* Exercise instructions
Give the number of lines below that hold the string "viaceramica", and nothing more.

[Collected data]
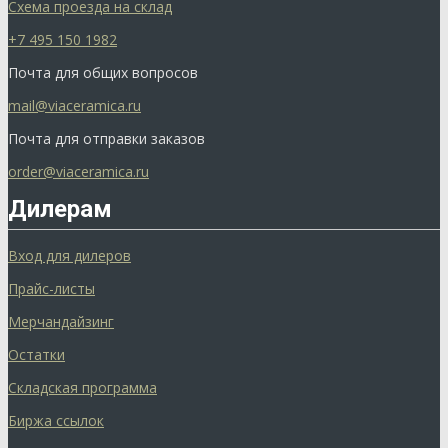
Схема проезда на склад
+7 495 150 1982
Почта для общих вопросов
mail@viaceramica.ru
Почта для отправки заказов
order@viaceramica.ru
Дилерам
Вход для дилеров
Прайс-листы
Мерчандайзинг
Остатки
Складская программа
Биржа ссылок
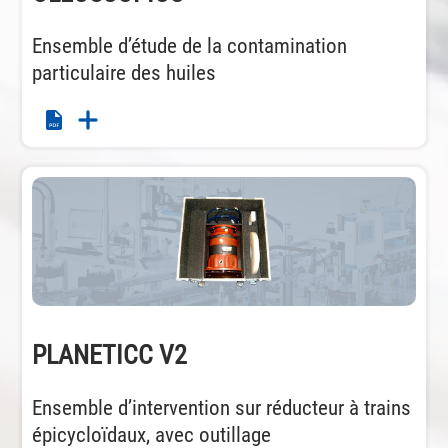
Ensemble d’étude de la contamination
particulaire des huiles
PLANETICC V2
Ensemble d’intervention sur réducteur à trains
épicycloïdaux, avec outillage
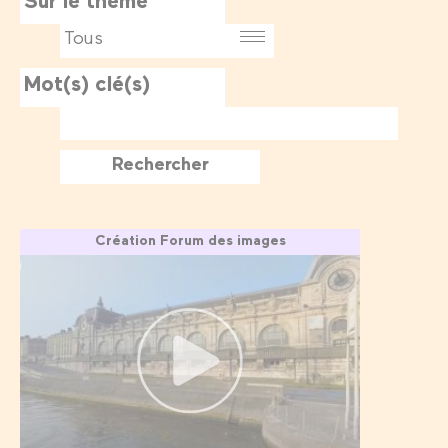
Sur le thème
Mot(s) clé(s)
Création Forum des images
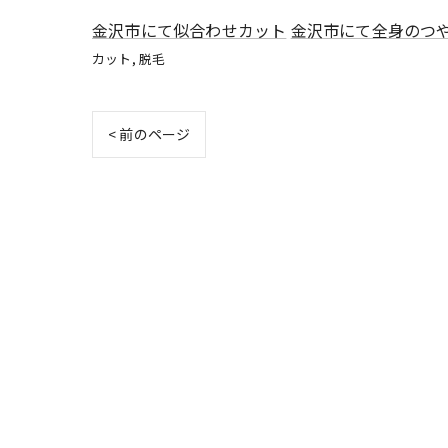
金沢市にて似合わせカット
金沢市にて全身のつ
カット
脱毛
< 前のページ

* Output of the task
2